Aan het WERK

AAN HET WERK
De opmerkelijke Joodse bijdrage aan naoorlogs Nederland

aan-het-werk-boek
Schrijver: André Agsterribbe (1949) is socioloog en bestuurssecretaris bij Joods Maatschappelijk Werk. Hij schreef eerder over de tragische gevolgen van de oorlog.en Cultureel Rapport. Thans is hij als research fellow verbonden aan het NIDI.
ISBN: 97890 79700 40 0, 195

1ste druk: 2011

Voor de oorlog telde Joods Nederland ongeveer 140.000 zielen, ongeveer 38.000 overleefden de oorlog, nog geen 4 promille van de toenmalige Nederlandse bevolking. Maar net als iedereen in die dagen moesten de overlevenden verder en namen zij, zo goed en zo kwaad als het ging, de wederopbouw van het eigen bestaan en dat van hun land weer ter hand. Het waren echter de ervaringen in de oorlogsjaren die hen op achterstand zetten, die hun leven met een negatief saldo deden starten: de vertrouwensbreuk, de schoolachterstand, de lichamelijke en psychische handicaps, het onverwerkbaar leed, hun geroofde en geplunderde goederen. Ze deelden het lot van overlevenden te zijn. Ze deelden het besef van hoe slecht, slecht kon zijn en ze deelden het gemeenschappelijk verdriet over het verlies van naasten. Zij vormden niet zo zeer een geloofsgemeenschap, als wel een lotsgemeenschap.

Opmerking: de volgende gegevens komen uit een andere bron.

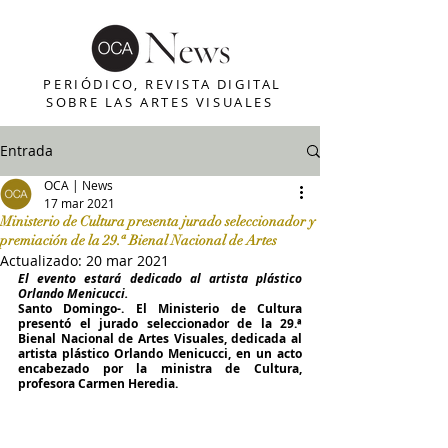
PERIÓDICO, REVISTA DIGITAL
SOBRE LAS ARTES VISUALES
Entrada
OCA | News
17 mar 2021
Ministerio de Cultura presenta jurado seleccionador y
premiación de la 29.ª Bienal Nacional de Artes
Actualizado:
20 mar 2021
El evento estará dedicado al artista plástico 
Orlando Menicucci.
Santo Domingo-. El Ministerio de Cultura 
presentó el jurado seleccionador de la 29.ª 
Bienal Nacional de Artes Visuales, dedicada al 
artista plástico Orlando Menicucci, en un acto 
encabezado por la ministra de Cultura, 
profesora Carmen Heredia. 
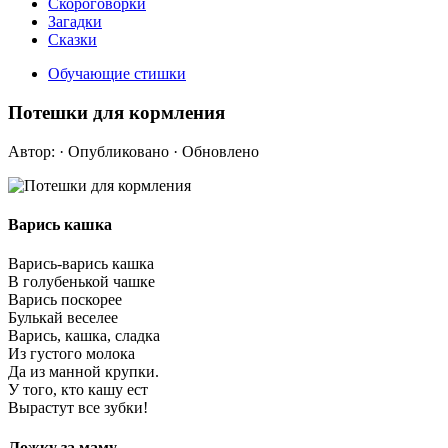
Скороговорки
Загадки
Сказки
Обучающие стишки
Потешки для кормления
Автор:
· Опубликовано
· Обновлено
Варись кашка
Варись-варись кашка
В голубенькой чашке
Варись поскорее
Булькай веселее
Варись, кашка, сладка
Из густого молока
Да из манной крупки.
У того, кто кашу ест
Вырастут все зубки!
Ложку за маму…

In de berichtgeving lijkt het slachtofferschap de bijdrage aan de Nederlandse samenleving te hebben overschaduwd. Dit boek is bedoeld als een eerbetoon aan de overlevenden, die na de oorlog, zoals de historicus Presser het stelde, ‘weer gewoon gingen doen’, alsof er niets was gebeurd. Ogenschijnlijk ‘gewoon’. De bijdrage van deze groep aan naoorlogs Nederland is opmerkelijk als men de relatief geringe omvang van de groep en de extra handicaps in aanmerking neemt.

Om de betekenis van deze kleine groep van overlevenden voor de samenleving te illustreren wordt aandacht gevraagd voor de bijdragen van 380 personen, 1 procent van de gehele groep. Een impressie van een grote maatschappelijke bijdrage door een kleine groep mensen.

 

Op pagina 160 staat geschreven dat Nico Polak(1904-1984); Raadsheer bij de Hoge Raad  ondergedoken zat tijdens de oorlog bij de familie Zwanenburg aan de Beilervaart. Er staat geschreven dat Zwanenburg, zijn vrouw en hun kinderen Yntze en Wietske allen actief betrokken waren bij het verzet. En dat er andere Joodse onderduikers zaten zoals Peter Mazur (hij wordt eerder in dit boek genoemd. Hij was natuurkundige. In dit boek staat dat zij hun leven aan Zwanenburg te danken hebben. Ook staat er geschreven dat Lammert Zwanenburg zelf de oorlog helaas niet overleefde. In de nacht van 18 op 19 oktober 1944 bestormde de Duitsers de boerderij. Die nacht werden de onderduikers niet gevonden en zij konden ontsnappen. Lammert Zwanenburg kon niet ontsnappen. Hij werd nog diezelfde avond, na ernstig te zijn mishandeld, in Westerbork doodgeschoten.